Daniela nació en Bogotá, Colombia, y vive en Buenos Aires desde 2007. Estudió Diseño Gráfico y trabajó como diseñadora e ilustradora durante más de diez años, colaborando con empresas y proyectos de distintos rubros. Sin embargo, siempre supo que su lugar estaba en lo manual: el dibujo y la construcción con las manos fueron parte de su identidad mucho antes de que encontrara el oficio que le daría forma a todo eso.

En 2018 se acercó por primera vez a la joyería a través de un taller libre. Bastaron pocos meses para que montara su propio espacio de trabajo en casa y comenzara a explorar por cuenta propia. Lo que empezó como una práctica autodidacta fue creciendo hasta convertirse en su dedicación central.

Desde entonces ha desarrollado un recorrido amplio y sin fronteras técnicas: cincelado, grabado a buril, escultura en cera, esmaltado, soldadura. No se define por un material ni por una técnica específica; lo que la orienta es el proceso, la investigación y la búsqueda constante de nuevas posibilidades dentro del oficio.

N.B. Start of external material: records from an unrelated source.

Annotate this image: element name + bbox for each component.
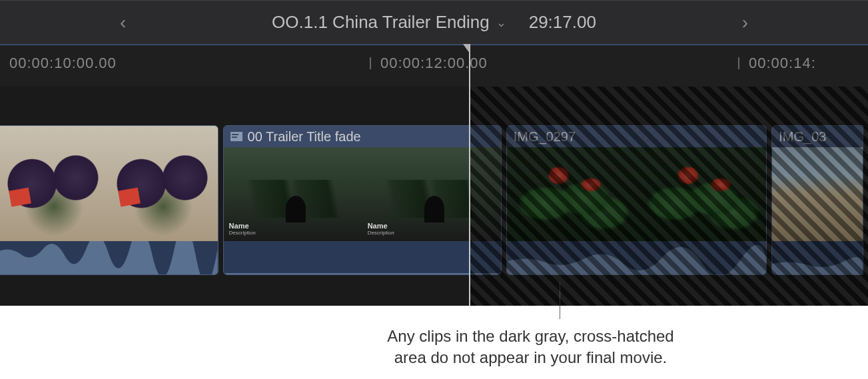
ruler-mark — [738, 57, 739, 69]
range-end-marker-icon[interactable] — [463, 44, 470, 53]
clip-label: IMG_03 — [779, 129, 826, 145]
timeline-clip[interactable]: IMG_03 — [771, 125, 863, 275]
timeline-clip[interactable]: 00 Trailer Title fade Name Description N… — [223, 125, 502, 275]
clip-header: 00 Trailer Title fade — [224, 126, 501, 147]
project-title-group: OO.1.1 China Trailer Ending ⌄ 29:17.00 — [272, 12, 596, 33]
ruler-tick: 00:00:14: — [738, 45, 816, 87]
project-title-dropdown[interactable]: OO.1.1 China Trailer Ending ⌄ — [272, 12, 506, 33]
timeline-header: ‹ OO.1.1 China Trailer Ending ⌄ 29:17.00… — [0, 0, 868, 44]
timeline-clip[interactable]: IMG_0297 — [506, 125, 767, 275]
primary-storyline: 00 Trailer Title fade Name Description N… — [0, 125, 868, 275]
title-overlay: Name Description — [368, 222, 394, 236]
next-edit-button[interactable]: › — [742, 12, 748, 33]
playhead[interactable] — [469, 44, 470, 306]
title-overlay: Name Description — [229, 222, 256, 236]
thumbnail-frame — [507, 147, 637, 241]
duration-display: 29:17.00 — [529, 12, 596, 33]
ruler-tick: 00:00:10:00.00 — [0, 45, 117, 87]
thumbnail-frame — [636, 147, 766, 241]
prev-edit-button[interactable]: ‹ — [120, 12, 126, 33]
clip-audio-waveform[interactable] — [224, 241, 501, 274]
thumbnail-frame: Name Description — [224, 147, 362, 241]
clip-header: IMG_03 — [772, 126, 863, 147]
clip-thumbnails: Name Description Name Description — [224, 147, 501, 241]
timeline-clip[interactable] — [0, 125, 218, 275]
thumbnail-frame — [0, 126, 109, 241]
clip-header: IMG_0297 — [507, 126, 767, 147]
ruler-mark — [370, 57, 371, 69]
thumbnail-frame — [772, 147, 863, 241]
clip-audio-waveform[interactable] — [772, 241, 863, 274]
ruler-label: 00:00:10:00.00 — [9, 55, 117, 72]
thumbnail-frame: Name Description — [362, 147, 501, 241]
clip-label: 00 Trailer Title fade — [248, 129, 361, 145]
title-clip-icon — [230, 132, 242, 141]
ruler-label: 00:00:12:00.00 — [380, 55, 488, 72]
clip-thumbnails — [772, 147, 863, 241]
timeline-ruler[interactable]: 00:00:10:00.00 00:00:12:00.00 00:00:14: — [0, 44, 868, 87]
annotation-text: Any clips in the dark gray, cross-hatche… — [387, 326, 673, 369]
clip-audio-waveform[interactable] — [0, 241, 218, 274]
ruler-label: 00:00:14: — [749, 55, 816, 72]
project-title-label: OO.1.1 China Trailer Ending — [272, 12, 490, 33]
timeline-track-area[interactable]: 00 Trailer Title fade Name Description N… — [0, 87, 868, 306]
annotation-callout: Any clips in the dark gray, cross-hatche… — [0, 306, 868, 369]
clip-audio-waveform[interactable] — [507, 241, 767, 274]
chevron-down-icon: ⌄ — [496, 15, 506, 30]
clip-thumbnails — [0, 126, 218, 241]
timeline-panel: ‹ OO.1.1 China Trailer Ending ⌄ 29:17.00… — [0, 0, 868, 306]
thumbnail-frame — [109, 126, 218, 241]
clip-thumbnails — [507, 147, 767, 241]
annotation-pointer-line — [560, 282, 560, 319]
clip-label: IMG_0297 — [514, 129, 576, 145]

Entre esas búsquedas, una se convirtió en algo mayor. A fuerza de curiosidad y experimentación, Daniela investigó de forma completamente autodidacta la técnica japonesa Mitsuro Hikime —el trabajo con cera de abeja en joyería—, una práctica que no había sido explorada en la región. Ese proceso de investigación personal derivó en la enseñanza: desde que comenzó a dictar workshops específicos sobre esta técnica, ha formado a más de 150 alumnas y alumnos en cerca de 24 encuentros realizados tanto en su propio taller como en espacios de otras ciudades de Argentina.

Actualmente lleva adelante Mano Taller, su espacio de enseñanza donde acompaña a sus alumnos a concretar sus propias ideas, equilibrando libertad creativa y rigor técnico. Sigue investigando técnicas clásicas y contemporáneas de la joyería con la misma actitud con la que empezó: sin manual, con las manos.

Cada pieza que realiza es íntegramente hecha a mano.